I love working with SAS Technical Support because I get to see real problems that SAS customers face as they use SAS/IML software. The other day I advised a customer how to improve the efficiency of a computation that involved multiplying large matrices. In this article I describe an important efficiency tip: Never multiply with a diagonal matrix.

Here is the scenario. The customer needed to compute the matrix Z, which is the symmetric matrix product
Z = W1/2 B R B′ W1/2
where

• W = diag(d) is an N x N diagonal matrix
• B is an N x p matrix
• B′ is the transpose of B
• R is a p x N symmetric matrix. (The symmetry of R isn't exploited in this article.)
In the customer's scenario, N and p were large. Roughly, N = 10,000 and p = 600. The matrix computation was taking a long time, and because the computation was inside a simulation loop, the entire program required many hours to run.

### The brute force approach

The customer implemented the formula in the natural way. Let's time how long the straightforward computation takes. (I am using SAS 9.4, which uses multithreaded matrix multiplication. If you are using SAS 9.3, you might want to use N = 5000.) Since the contents of the matrices don't matter, I'll create random elements. As I've shown in a previous blog post, you can use the SQRVECH function to create the symmetric matrix R:

```proc iml; N = 10000; p = 600; /* define matrices */ d = j(N,1,1); /* d is N x 1 */ B = j(N,p,1); /* B is N x p */ v = j(p*(p+1)/2, 1, 1); /* allocate vector */ /* fill with random uniform numbers in (0,1) */ call randgen(d,"Uniform"); call randgen(B,"Uniform"); call randgen(v,"Uniform"); R = sqrvech(v); /* create symmetric p x p matrix */   /* straightforward (but slow) computation */ t0 = time(); W = diag(d); /* N x N diagonal matrix */ Z1 = sqrt(W) * B * R * B` * sqrt(W); T1 = time() - t0;```

On my computer, the naive computation with N = 10000 takes about 24 seconds. I think we can do better with a few small modifications.

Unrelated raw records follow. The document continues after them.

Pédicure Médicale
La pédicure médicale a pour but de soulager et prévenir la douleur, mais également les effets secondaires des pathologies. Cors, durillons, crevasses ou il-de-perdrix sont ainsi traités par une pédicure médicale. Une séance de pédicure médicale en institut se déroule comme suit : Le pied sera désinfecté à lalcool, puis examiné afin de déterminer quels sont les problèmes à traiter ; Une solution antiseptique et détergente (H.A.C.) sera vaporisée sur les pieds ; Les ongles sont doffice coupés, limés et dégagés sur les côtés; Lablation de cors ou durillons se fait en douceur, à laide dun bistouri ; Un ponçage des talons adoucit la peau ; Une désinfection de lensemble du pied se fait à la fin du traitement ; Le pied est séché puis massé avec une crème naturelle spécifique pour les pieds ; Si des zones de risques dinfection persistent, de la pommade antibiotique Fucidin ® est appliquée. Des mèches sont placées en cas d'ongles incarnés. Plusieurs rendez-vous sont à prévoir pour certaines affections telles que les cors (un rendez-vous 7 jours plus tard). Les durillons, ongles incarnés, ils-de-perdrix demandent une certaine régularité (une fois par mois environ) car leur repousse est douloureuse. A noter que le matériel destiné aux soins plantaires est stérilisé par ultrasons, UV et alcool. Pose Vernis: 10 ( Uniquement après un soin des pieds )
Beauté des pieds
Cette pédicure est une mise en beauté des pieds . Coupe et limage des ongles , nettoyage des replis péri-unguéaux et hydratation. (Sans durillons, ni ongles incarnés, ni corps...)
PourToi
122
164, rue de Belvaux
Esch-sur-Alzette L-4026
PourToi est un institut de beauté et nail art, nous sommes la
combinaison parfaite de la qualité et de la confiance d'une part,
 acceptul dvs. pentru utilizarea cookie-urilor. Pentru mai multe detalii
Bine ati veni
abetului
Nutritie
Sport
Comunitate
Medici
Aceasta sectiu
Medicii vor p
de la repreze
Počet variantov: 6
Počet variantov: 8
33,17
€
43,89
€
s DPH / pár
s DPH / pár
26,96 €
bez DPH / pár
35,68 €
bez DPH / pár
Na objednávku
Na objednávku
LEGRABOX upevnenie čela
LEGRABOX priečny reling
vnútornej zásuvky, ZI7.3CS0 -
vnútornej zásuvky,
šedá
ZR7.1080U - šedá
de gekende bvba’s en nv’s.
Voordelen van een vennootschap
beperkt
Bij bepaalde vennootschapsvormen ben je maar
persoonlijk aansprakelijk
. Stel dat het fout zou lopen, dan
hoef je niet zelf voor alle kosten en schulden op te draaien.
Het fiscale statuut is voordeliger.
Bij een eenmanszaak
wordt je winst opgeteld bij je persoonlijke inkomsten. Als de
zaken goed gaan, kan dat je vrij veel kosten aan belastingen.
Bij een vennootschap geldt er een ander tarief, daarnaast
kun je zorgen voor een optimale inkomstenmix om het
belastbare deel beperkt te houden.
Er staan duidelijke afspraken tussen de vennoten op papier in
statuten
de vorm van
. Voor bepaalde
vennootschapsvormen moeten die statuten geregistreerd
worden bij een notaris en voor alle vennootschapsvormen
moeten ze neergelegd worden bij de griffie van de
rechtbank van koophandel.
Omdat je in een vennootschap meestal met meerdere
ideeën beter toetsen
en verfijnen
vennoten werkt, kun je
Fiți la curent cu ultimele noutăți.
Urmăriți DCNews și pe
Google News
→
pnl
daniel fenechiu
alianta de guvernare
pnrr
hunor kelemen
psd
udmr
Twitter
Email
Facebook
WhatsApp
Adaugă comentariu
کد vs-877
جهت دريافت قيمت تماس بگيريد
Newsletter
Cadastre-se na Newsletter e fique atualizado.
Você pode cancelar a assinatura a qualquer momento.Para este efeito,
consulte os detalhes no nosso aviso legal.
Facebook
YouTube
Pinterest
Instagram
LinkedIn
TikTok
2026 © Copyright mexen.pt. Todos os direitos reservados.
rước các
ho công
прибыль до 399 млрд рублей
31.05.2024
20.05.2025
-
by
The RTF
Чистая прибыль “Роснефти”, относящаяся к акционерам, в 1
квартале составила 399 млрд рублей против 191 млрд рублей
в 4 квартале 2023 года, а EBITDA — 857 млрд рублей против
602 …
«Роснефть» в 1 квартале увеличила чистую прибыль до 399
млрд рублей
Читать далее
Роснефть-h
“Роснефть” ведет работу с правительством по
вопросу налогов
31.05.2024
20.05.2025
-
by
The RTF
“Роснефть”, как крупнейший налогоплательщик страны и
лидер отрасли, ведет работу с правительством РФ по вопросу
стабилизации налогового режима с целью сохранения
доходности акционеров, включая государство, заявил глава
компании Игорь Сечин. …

### Never multiply with a diagonal matrix

The time required to compute this matrix expression can be dramatically shortened by implementing the following improvements:

• W is a diagonal matrix. Therefore computation sqrt(W) * B multiplies the ith row of B by the ith element of the diagonal of W1/2. You can compute this expression more efficiently by using elementwise multiplication (#) operator, as I showed in an article about converting a correlation matrix into a covariance matrix. The simpler expression is sqrt(d) # B, which also avoids forming the huge N x N diagonal matrix, W, and avoids taking the square-root of N2 elements, most of which are 0.
• The expression sqrt(W) * B appears twice. The expression appears at the beginning of the formula, and the transpose of the expression appears at the end of the formula. Whenever you see a computation repeated twice, you should consider creating a matrix to hold the intermediate result, such as C = sqrt(d) # B.

If you implement these two improvements, the computation executes much quicker. On my computer it now takes less than a second:

```free W; /* release the W memory */ /* avoid forming diag(d) and store temporary result */ t0 = time(); C = sqrt(d) # B; Z2 = C * R * C`; T2 = time() - t0; print T1 T2;``` When you use a huge N x N diagonal matrix to multiply B, most of the time is spent multiplying the off-diagonal elements, which are zero. The naive approach multiplies (and adds) about 100 million zeros! The elementwise multiplication does not multiply any zeros. Getting rid of the diagonal matrix makes a major difference in the speed of the computation, and leads to the following efficiency tip:
Tip: Never, ever, multiply with a large diagonal matrix! Instead, use elementwise multiplication of rows and columns.

Specifically, if d is a column vector:

• Instead of diag(d) * A, use d # A to multiply the ith row of A by the ith element of d.
• Instead of A * diag(d), use A # d` to multiply the jth column of A by the jth element of d.